Saved entries
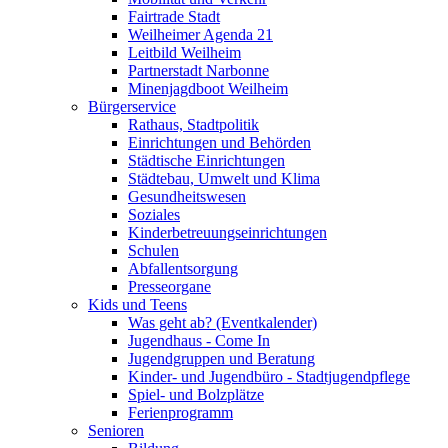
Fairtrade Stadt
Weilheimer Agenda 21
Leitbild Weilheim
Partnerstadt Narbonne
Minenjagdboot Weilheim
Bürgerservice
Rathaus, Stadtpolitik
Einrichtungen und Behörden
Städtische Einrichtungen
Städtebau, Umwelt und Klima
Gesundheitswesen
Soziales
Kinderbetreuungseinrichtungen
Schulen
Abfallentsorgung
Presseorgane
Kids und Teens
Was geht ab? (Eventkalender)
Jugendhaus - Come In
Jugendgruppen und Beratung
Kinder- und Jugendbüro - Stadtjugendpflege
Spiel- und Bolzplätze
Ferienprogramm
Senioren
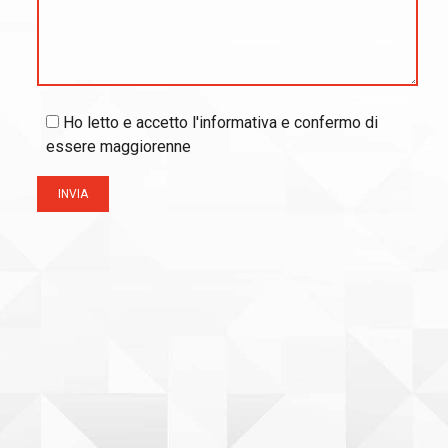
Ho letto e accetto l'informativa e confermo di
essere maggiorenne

...

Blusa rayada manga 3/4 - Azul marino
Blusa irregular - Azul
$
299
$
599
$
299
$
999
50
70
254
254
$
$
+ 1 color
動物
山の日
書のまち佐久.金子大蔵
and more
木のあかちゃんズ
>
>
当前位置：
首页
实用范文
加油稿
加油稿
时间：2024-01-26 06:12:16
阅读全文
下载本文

**Requirement**
Note how many lines above hold "Azul" and give that figure alone.

**Answer to this task**
2